“Compañeros, todos ustedes han padecido, durante diez años, la presidencia de un señor de origen riojano. Al principio aparecía como una suerte de personaje clonado de Facundo Quiroga. Era un caudillo federal. Piensen el subrayado en materia pilosa, que hacía referencia a Quiroga, gobernador riojano.
Sería muy interesante hacer una lectura de Facundo Quiroga y de Domingo Sarmiento a través del pelo. Fidel Castro, compañeros. Tanto es así que después se prohibieron en el ejército cubano esos excesos capilares, convirtiéndose en un monopolio del comandante. El tema del pelo. Los mozos de los restaurantes tenían prohibido usar bigote (no digo ya barba), entre otras razones porque se sospechaba que esa abundancia capilar podía desparramarse sobre una cazuela.
Confieso que ese es uno de mis dilemas: ¿Cómo no voy a estar afeitado? ¿Cómo no voy a ser civilizado?" (recuérdese, por favor, su legendario, mítico bigote) "La iconografía del mundo victoriano nos muestra a los hombres escrupulosamente afeitados. Era una infracción dejarse el bigote y a eso se adscribe Sarmiento. Tanto se adscribe Sarmiento a la afeitada, que termina calvo.”
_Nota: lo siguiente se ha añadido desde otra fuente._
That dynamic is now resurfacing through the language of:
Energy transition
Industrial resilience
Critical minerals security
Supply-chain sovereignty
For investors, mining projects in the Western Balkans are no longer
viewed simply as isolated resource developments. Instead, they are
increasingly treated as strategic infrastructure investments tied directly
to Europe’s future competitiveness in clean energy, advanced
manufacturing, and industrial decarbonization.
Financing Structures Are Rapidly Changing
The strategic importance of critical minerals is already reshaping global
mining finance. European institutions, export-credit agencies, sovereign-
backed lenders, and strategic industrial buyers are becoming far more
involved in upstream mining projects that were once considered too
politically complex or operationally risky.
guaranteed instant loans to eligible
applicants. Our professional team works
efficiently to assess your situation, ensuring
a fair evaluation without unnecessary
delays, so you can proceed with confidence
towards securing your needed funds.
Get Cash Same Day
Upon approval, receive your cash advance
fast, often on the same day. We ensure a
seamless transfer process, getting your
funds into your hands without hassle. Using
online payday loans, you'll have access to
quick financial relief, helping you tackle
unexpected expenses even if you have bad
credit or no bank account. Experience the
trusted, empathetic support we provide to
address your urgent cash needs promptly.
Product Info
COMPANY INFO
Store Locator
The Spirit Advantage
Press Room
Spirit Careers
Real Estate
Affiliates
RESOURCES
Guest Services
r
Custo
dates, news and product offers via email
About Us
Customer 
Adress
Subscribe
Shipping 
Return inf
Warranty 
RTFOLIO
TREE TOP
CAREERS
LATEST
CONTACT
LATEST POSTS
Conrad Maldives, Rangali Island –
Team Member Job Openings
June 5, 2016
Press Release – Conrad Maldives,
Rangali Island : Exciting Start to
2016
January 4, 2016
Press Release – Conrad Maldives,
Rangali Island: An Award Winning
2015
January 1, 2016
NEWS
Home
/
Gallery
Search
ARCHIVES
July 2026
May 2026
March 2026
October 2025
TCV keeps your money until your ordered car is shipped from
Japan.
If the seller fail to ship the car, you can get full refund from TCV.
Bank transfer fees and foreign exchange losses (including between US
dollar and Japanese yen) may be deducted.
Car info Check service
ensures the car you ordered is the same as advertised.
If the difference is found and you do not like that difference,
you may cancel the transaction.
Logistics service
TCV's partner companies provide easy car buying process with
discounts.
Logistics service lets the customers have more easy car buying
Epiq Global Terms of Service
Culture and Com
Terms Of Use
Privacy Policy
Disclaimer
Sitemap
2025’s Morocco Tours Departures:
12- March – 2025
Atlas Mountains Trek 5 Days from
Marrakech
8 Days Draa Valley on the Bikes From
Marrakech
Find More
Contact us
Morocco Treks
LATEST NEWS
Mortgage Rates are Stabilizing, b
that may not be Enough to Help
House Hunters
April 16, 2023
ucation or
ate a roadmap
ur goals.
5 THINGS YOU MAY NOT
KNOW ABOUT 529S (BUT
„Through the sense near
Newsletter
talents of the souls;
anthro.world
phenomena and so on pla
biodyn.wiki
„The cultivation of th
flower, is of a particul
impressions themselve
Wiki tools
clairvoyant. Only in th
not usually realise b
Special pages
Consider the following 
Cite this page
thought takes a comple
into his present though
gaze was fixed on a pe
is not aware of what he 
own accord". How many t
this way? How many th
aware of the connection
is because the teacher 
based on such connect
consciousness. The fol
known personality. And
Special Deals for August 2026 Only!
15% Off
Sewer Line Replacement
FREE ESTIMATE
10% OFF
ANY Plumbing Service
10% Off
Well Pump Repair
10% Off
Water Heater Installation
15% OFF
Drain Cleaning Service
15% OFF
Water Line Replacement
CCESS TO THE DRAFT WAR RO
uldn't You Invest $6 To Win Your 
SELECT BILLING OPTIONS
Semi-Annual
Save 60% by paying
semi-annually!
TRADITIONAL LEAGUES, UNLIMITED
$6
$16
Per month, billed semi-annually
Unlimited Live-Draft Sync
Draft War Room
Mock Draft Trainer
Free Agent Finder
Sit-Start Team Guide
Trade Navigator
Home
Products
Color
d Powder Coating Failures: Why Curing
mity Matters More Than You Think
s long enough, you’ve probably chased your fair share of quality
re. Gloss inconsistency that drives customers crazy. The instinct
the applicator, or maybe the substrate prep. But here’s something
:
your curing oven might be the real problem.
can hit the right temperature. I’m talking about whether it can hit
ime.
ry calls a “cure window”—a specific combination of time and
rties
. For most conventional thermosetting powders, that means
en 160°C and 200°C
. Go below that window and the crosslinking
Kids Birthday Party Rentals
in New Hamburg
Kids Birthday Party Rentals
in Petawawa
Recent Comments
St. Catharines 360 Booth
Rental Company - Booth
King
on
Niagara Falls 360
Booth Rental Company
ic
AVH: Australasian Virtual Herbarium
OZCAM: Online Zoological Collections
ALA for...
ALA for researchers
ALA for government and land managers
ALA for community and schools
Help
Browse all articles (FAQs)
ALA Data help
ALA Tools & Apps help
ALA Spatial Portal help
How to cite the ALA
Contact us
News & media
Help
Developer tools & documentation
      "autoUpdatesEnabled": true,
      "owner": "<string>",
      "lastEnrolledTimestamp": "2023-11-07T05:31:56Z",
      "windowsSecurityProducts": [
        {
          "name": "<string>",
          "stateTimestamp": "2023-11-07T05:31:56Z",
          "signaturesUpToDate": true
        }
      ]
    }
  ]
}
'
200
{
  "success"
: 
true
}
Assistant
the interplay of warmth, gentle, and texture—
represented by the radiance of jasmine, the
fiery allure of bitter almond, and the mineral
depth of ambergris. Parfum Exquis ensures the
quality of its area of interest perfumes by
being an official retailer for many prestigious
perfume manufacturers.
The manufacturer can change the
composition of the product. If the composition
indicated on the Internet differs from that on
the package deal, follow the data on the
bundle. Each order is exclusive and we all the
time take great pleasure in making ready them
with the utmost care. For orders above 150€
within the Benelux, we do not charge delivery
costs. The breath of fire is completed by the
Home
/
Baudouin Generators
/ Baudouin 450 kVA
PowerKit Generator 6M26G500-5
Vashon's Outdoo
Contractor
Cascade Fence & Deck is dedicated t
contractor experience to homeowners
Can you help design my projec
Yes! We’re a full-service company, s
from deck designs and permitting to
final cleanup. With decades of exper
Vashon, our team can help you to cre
¿Cómo no quererlo al viejo Viñas si es capaz de decir estas cosas en una clase en Puan y, encima, no quejarse de que lo publiquen? Digo, en clara oposición a otros que se niegan a que se los desgrabe por el risible miedo a que las boludeces que dicen queden - oh qué horror - escritas, impresas, legibles.



1 comentarios:
Claramente, lo que importa es la dignidad con que las dice y se desinteresa, no el culo. Digo, porque están otros que hablan mirándose el culo, a ver si se escapó alguna cagada.